▶ WORK ITEM
In the records below, find each line that holds "interior" and return it.

Dataset entries:
_ _ _

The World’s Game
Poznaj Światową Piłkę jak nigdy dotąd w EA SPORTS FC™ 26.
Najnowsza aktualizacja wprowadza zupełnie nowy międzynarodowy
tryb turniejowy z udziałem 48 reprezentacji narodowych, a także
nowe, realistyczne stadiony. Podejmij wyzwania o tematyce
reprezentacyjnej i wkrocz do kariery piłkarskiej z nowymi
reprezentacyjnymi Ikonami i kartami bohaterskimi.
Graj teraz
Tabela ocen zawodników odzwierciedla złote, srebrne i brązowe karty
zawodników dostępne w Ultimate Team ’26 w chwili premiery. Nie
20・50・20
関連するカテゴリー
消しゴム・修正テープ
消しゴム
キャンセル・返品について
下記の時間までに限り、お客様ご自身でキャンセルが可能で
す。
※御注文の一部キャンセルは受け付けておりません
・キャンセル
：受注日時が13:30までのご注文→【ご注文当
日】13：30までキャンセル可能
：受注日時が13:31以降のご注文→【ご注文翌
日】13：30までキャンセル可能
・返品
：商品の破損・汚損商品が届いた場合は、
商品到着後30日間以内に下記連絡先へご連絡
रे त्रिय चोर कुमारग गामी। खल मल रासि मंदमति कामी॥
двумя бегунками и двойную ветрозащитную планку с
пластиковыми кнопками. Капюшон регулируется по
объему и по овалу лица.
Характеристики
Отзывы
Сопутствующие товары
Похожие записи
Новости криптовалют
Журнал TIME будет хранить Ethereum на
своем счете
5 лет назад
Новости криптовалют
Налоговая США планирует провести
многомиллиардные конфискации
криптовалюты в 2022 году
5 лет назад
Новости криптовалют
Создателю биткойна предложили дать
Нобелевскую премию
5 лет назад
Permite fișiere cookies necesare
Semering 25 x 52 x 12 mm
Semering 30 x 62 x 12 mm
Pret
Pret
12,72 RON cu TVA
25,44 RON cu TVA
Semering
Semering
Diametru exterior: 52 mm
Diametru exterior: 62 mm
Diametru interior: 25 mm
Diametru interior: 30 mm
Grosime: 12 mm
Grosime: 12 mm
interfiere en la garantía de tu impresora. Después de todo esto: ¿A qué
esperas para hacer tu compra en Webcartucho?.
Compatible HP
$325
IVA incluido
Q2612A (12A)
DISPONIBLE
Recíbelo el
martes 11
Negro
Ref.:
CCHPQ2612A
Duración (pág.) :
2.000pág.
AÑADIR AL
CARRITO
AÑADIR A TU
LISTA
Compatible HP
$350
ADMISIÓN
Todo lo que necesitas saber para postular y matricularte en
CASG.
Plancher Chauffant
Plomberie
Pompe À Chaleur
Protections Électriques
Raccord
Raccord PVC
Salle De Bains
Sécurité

_ _ _

▶ OUTPUT FOR THIS EXERCISE
Diametru interior: 25 mm
Diametru interior: 30 mm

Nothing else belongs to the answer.